What does this tell us about whether animals are conscious that they reproduce? Information technology is reasonable to say that animals live in the "at present". Some mating deed from a month or more than ago is forgotten. A baby has arrived? Feed information technology. You fed it yesterday, so keep feeding information technology.
From a slightly more philosophical bending, we don't demand to be conscious of something, or fifty-fifty to recognise it, for it to modify our behaviour. When I am hungry, my behaviour changes, even if I am non conscious of the feeling and don't "recognise" that I am hungry.

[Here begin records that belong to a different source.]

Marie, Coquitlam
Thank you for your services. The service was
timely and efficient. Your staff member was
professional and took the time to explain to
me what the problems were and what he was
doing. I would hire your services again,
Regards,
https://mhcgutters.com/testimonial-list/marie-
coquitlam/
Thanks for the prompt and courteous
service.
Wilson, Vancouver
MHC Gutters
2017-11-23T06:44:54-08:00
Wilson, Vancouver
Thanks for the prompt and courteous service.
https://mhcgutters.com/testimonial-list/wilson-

Mike Follows Sutton Coldfield, West Midlands, UK
Most mammals use scent to recognise their young, whereas birds tend to use sound. Other factors can also play a role, including location and timing.
Males of some species – notably big cats – volition kill their mates' young if they are born too presently after they arrived on the scene. Female panthers and primates can go into pseudo-estrus (false heat) so that a new male will mate with them, hoodwinking him into believing that he is the begetter when the offspring are born.
Aroma is much less important for recognition among birds, which makes it easier for the common cuckoo to trick other bird species into raising their young. The colour of the cuckoo egg matches that of the host bird, but why doesn't the host bird reject the cuckoo chick? It seems that the parents imprint on, or bail with, any hatchling that appears in their nest.
"The parents can't recognise their chick by sight, sound or smell, then it is doomed if it falls from the nest and can't get back in"
Indeed, the grey-headed albatross relies on the fact that its chick is in the nest. The parents can't recognise their hatchling past sight, sound or smell, so a chick is doomed if it falls out of the nest and can't climb back in.
Konrad Lorenz, the Nobel laureate famous for studying bird behaviour, observed that greylag goose goslings imprint on the first moving stimulus that looks a chip like a bird. Incubator-hatched geese would imprint on his boots and follow him.
This strategy is fine when the parent is leading its young to food, but it wouldn't work for birds like penguins, where one parent has to leave to provender for food. In this instance, sound is more than important for recognition – penguins can discern the phone call of family members against the background din of a colony.